Now, that everything has been done, Mayuri asks you to make a function which takes the data list, finename and the predicted data as arguments and prints the confusion matrix for the same.

In [8]:
# This function should evaluate a set of predictions, in a supervised context
def evaluate_supervised(data, filename, predict_list):
    """Evaluate the predictions for supervised NB

    Parameters
    ----------
    data: 2-D array of data from csv file
    predict_list: list of predicted classes
    """
    print('{0:*^105}'.format('supervised' + ' ' + filename.split('.')[0]))
    # Print confusion matrix
    print_matrix(data, predict_list)

    return

`Interpretation` This function prints the confusion matrix for the given file.

`Story`

Now Finally, Mayuri asks you to make the function which will be the mega function to call all the required fucntions.

`How`?

This would take the files as arguments, remember we had created the file list earlier? 
Iterating through each file, it would call the `preprocess` function, the `train_supervised` function, the `predict_list` function and the `evaluate_supervised` fucntion.

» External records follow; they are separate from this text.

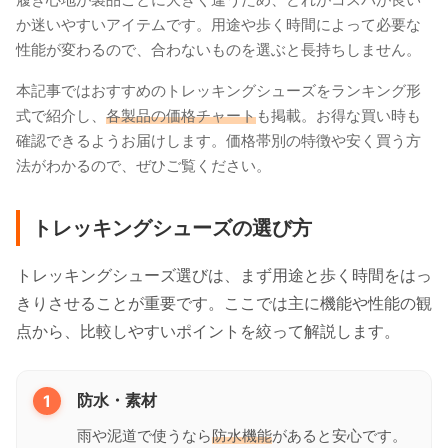
か迷いやすいアイテムです。用途や歩く時間によって必要な
性能が変わるので、合わないものを選ぶと長持ちしません。
本記事ではおすすめのトレッキングシューズをランキング形
式で紹介し、
各製品の価格チャート
も掲載。お得な買い時も
確認できるようお届けします。価格帯別の特徴や安く買う方
法がわかるので、ぜひご覧ください。
トレッキングシューズの選び方
トレッキングシューズ選びは、まず用途と歩く時間をはっ
きりさせることが重要です。ここでは主に機能や性能の観
点から、比較しやすいポイントを絞って解説します。
1
防水・素材
雨や泥道で使うなら
防水機能
があると安心です。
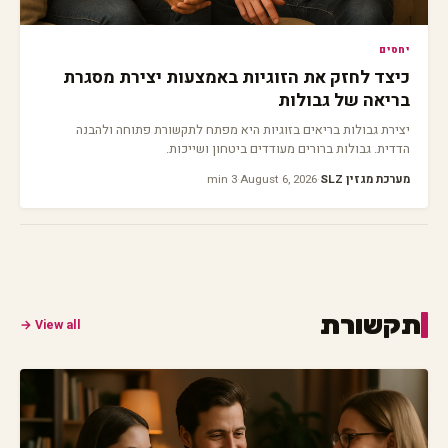
יחסים
כיצד לחזק את הזוגיות באמצעות יצירת מסגרת
בריאה של גבולות
יצירת גבולות בריאים בזוגיות היא מפתח לתקשורת פתוחה ולהבנה
הדדית. גבולות ברורים מעודדים ביטחון ושייכות.
מערכת מגזין SLZ
·
August 6, 2026
·
3 min
תקשורת
View all →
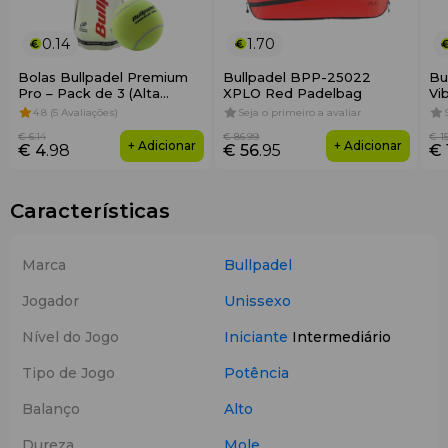
0.14
1.70
Bolas Bullpadel Premium
Bullpadel BPP-25022
Bu
Pro – Pack de 3 (Alta
XPLO Red Padelbag
Vi
Durabilidade e
4.8 (5 Avaliações)
Seja o primeiro a avaliar
Desempenho)
€ 6
.14
€ 86
.99
€ 1
+ Adicionar
+ Adicionar
€ 4
.98
€ 56
.95
€ 
Características
Marca
Bullpadel
Jogador
Unissexo
Nível do Jogo
Iniciante
Intermediário
Tipo de Jogo
Potência
Balanço
Alto
Dureza
Mole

Atlast, the mega function will be called for evaluation.

In [9]:
# Main function for supervised NB
def supervised(file_list):
    
    for filename in file_list:
        data = preprocess(filename)
        prior_dict, poste_dict = train_supervised(data)
        predict_list = predict_supervised(data, prior_dict, poste_dict)
        evaluate_supervised(data, filename, predict_list)
        
# Run the next line of code, can show the confusion matrix of all supervised dataset
supervised(file_list)

*********************************************supervised car**********************************************
      Actual\Predict|               unacc|                 acc|               vgood|                good|
               unacc|                1161|                  47|                   0|                   2|
                 acc|                  85|                 289|                   0|                  10|
               vgood|                   0|                  26|                  39|                   0|
                good|                   0|                  46|                   2|                  21|

Accuracy: 0.8738425925925926

*****************************************supervised hypothyroid******************************************
      Actual\Predict|         hypothyroid|            negative|
         hypothyroid|                   0|                 151|
            negative|                   0|                3012|

Accuracy: 0.9522605121719886



# `Conclusion`:

We can conclude that 
* The model is properly made since it is very accurate on both the files.
* Naive Bayes primality requires understanding of the prior and posterior probabilities
* Naive bayes is a supervised learning model.